WORK TASK -> Filter out every line below that lacks "chevron", and copy the rest.

Bounding box prediction data ->
== Segment start ==

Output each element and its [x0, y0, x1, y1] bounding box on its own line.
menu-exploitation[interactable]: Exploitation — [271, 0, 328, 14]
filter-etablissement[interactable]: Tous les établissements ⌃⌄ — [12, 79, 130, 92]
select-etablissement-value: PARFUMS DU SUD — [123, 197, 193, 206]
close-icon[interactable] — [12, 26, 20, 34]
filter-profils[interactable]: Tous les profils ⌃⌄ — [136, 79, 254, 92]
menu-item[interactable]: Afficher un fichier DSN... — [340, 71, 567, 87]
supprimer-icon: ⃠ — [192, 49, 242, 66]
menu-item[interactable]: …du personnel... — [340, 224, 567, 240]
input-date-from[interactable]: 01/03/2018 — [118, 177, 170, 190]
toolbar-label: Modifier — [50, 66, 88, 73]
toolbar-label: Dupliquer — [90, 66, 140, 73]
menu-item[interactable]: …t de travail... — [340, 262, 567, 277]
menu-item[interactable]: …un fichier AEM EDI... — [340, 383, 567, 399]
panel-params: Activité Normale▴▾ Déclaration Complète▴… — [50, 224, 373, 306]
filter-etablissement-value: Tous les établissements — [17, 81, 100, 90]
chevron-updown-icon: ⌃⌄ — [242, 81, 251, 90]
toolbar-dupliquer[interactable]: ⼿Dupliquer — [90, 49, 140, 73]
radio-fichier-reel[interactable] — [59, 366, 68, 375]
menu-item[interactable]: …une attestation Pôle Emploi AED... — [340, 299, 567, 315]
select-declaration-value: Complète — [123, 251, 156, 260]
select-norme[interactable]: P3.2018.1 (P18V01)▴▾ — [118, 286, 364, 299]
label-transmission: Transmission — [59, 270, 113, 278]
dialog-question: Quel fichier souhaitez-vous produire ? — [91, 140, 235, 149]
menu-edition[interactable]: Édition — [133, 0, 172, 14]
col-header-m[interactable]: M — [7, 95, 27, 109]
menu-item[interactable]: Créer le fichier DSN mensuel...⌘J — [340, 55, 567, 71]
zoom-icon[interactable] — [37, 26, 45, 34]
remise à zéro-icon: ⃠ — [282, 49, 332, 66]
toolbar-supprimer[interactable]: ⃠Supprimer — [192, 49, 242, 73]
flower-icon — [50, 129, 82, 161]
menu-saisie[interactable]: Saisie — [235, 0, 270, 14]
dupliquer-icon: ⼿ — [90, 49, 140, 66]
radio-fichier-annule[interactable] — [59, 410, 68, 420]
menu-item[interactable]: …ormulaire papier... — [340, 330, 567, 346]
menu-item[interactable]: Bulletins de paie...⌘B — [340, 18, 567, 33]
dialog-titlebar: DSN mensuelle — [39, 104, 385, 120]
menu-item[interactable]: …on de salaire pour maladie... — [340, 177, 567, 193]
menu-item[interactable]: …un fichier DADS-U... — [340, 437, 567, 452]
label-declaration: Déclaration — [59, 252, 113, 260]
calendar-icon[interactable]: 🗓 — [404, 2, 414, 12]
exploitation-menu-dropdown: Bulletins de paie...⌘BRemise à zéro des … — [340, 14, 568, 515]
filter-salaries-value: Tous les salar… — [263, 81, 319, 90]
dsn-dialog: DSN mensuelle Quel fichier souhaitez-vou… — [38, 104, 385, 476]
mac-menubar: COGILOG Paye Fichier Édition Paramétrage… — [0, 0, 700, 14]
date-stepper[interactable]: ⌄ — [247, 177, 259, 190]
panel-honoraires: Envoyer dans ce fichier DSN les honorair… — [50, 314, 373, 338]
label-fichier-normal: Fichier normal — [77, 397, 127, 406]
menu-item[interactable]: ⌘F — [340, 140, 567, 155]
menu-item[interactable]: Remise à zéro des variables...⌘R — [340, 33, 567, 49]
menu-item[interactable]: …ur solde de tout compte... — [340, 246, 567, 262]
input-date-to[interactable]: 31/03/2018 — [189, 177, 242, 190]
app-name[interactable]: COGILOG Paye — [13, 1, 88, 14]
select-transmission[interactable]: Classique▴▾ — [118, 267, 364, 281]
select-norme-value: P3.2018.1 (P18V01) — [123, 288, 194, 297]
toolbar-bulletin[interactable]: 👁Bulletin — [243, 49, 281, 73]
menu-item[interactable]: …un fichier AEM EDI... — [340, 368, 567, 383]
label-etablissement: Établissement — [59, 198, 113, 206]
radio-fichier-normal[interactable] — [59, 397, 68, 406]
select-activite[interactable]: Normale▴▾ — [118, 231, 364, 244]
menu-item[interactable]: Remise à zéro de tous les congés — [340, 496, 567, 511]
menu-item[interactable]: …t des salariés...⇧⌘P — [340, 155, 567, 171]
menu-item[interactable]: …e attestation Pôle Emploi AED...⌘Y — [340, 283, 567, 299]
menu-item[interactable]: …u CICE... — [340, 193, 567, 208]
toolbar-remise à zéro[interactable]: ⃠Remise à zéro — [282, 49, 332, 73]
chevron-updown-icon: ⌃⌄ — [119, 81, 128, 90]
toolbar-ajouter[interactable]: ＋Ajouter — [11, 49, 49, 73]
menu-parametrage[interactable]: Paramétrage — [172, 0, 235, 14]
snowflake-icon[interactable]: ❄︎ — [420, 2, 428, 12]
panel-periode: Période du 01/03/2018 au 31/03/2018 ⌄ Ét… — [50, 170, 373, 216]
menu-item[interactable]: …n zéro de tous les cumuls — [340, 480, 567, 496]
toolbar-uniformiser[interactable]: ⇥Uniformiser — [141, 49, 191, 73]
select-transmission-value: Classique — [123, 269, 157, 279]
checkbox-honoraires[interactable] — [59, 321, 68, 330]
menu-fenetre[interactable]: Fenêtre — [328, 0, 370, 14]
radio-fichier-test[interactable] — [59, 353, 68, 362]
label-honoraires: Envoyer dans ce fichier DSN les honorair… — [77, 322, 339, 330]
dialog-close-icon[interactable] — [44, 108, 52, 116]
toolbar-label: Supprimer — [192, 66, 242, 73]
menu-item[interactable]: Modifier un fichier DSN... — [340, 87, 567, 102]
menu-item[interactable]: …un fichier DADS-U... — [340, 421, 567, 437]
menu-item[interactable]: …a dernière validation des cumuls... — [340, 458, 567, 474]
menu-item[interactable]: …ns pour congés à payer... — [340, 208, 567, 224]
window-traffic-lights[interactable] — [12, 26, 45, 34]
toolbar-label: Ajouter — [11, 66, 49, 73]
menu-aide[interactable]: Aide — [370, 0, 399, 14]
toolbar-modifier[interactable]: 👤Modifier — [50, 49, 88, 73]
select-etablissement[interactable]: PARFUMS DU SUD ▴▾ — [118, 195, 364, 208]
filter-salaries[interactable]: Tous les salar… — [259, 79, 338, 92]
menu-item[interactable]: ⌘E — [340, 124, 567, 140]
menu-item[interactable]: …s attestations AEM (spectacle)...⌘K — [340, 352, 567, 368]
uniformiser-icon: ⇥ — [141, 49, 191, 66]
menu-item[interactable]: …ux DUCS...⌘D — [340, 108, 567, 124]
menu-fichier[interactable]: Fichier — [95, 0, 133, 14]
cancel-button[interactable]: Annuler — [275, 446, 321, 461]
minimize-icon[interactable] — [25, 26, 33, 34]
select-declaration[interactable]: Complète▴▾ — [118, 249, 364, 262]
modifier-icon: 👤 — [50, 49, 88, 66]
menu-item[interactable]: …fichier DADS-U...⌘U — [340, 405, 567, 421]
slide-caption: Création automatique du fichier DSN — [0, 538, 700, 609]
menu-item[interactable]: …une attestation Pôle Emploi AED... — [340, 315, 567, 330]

== Segment end ==

TASK RESPONSE ->
chevron-updown-icon: ⌃⌄ — [242, 81, 251, 90]
chevron-updown-icon: ⌃⌄ — [119, 81, 128, 90]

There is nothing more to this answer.